■ Records to use:
=== Section Start ===

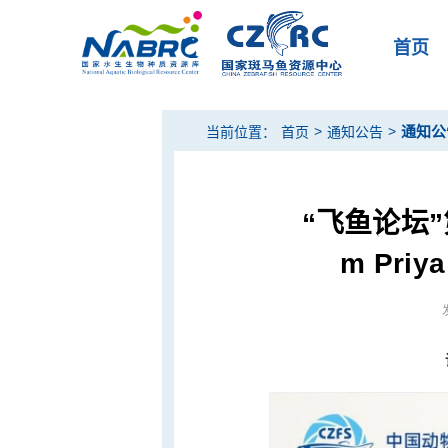
首页
>
>
通知公
当前位置：
首页
通知公告
“飞鱼论坛”
m Pri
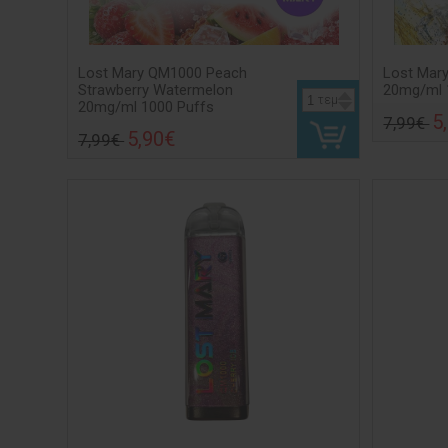
Lost Mary QM1000 Peach
Lost Mary
Strawberry Watermelon
20mg/ml 
τεμ
20mg/ml 1000 Puffs
5
7,99€
5,90€
7,99€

=== Section End ===

■ To do: Copy the data character for character, but drop all pictures from the copy.

■ Written reply:
首页
>
>
通知公
当前位置：
首页
通知公告
“飞鱼论坛”
m Pri
Lost Mary QM1000 Peach
Lost Mary
Strawberry Watermelon
20mg/ml 
τεμ
20mg/ml 1000 Puffs
5
7,99€
5,90€
7,99€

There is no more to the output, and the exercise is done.